“Sebanyak 500 hektare ini bisa lebih juga, tergantung persyaratan yang dipenuhi. Satu hektarenya akan dibantu sebanyak Rp30 juta. Nah, nantinya akan diupayakan menjadi Rp60 juta perhektarenya, tapi disertakan dengan tumpang sari tanaman pangan, misalanya padi gogo atau jagung,” ucapnya.
Terkait hal itu, pihaknya menyatakan saat ini sudah ada 50 hektare PSR, yang masuk ke tahapan rekomendasi teknis (rekomtek) di Kementan RI, sementara yang sedang diusulkan lagi sekitar 229 hektare.
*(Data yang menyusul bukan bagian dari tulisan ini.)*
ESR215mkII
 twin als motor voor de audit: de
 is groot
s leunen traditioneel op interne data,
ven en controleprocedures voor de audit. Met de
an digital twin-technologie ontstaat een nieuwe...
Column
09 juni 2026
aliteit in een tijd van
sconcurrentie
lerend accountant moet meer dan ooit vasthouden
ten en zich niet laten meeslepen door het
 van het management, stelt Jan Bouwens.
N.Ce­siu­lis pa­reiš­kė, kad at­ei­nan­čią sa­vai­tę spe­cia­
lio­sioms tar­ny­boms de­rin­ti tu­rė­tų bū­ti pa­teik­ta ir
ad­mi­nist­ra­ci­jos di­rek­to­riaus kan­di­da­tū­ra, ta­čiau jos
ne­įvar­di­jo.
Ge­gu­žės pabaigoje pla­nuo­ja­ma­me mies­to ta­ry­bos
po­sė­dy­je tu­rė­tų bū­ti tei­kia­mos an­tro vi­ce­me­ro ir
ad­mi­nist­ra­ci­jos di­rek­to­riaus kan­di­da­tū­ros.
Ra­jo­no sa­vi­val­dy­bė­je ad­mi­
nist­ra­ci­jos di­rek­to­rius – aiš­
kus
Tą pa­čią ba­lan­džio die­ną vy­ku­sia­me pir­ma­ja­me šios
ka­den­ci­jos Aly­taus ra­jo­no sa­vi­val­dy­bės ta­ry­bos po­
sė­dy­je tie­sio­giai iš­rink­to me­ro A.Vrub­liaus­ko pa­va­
“Yang sudah rekomtek 50 hektare, yang sedang diproses usulannya ada 229 hektare lagi dan itu yang berhak mengajukan adalah kelompok tani, gabungan kelompok tani atau juga koperasi,” ujarnya.
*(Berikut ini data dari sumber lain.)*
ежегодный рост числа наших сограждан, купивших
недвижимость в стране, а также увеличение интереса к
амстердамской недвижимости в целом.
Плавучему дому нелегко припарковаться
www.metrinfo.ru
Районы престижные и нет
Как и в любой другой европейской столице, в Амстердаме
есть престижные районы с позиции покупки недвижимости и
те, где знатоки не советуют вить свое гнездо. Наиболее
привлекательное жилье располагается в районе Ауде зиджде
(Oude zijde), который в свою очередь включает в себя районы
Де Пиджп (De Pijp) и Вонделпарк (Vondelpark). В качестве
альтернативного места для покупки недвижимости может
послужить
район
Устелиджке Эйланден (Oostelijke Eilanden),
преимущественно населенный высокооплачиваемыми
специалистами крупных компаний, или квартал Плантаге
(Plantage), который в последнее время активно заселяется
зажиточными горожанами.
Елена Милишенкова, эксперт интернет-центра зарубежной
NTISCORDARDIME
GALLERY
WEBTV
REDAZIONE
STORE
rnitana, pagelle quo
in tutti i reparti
Pamigo diyakini bisa menjadi solusi untuk petani sawit skala kecil di Solok Selatan. Hal ini akan berperan besar pada hilirisasi hasil perkebunan sawit rakyat, yang luasan lahannya selalu mengalami peningkatan setiap tahun di Kabupaten Solok Selatan.
Dengan potensi tersebut, berondolan buah sawit masyarakat bisa terjual dengan mahal, karena baik pengelolan dan pemanfaatannya bisa diakomodir langsung oleh masyarakat dalam bentuk koperasi atau kelembagaan pekebun, berkolaborasi dengan instansi daerah terkait.
Saat ini, Dinas Pertanian Solsel Bidang Perkebunan sedang merampungkan beberapa persyaratan utama pengadaan pamigo, beberapa diantaranya seperti legalitas lahan pembangunan, perizinan hingga pernyataan ketersediaan bahan baku TBS sekurang-kurangnya 1.800 ton/tahun.
Untuk diketahui peluncuran pamigo bukanlah hal yang baru. Pada akhir tahun 2022, terobosan ini berhasil mencuri perhatian dalam kegiatan Perkebunan Expo (BunEx) di Jakarta Convention Center.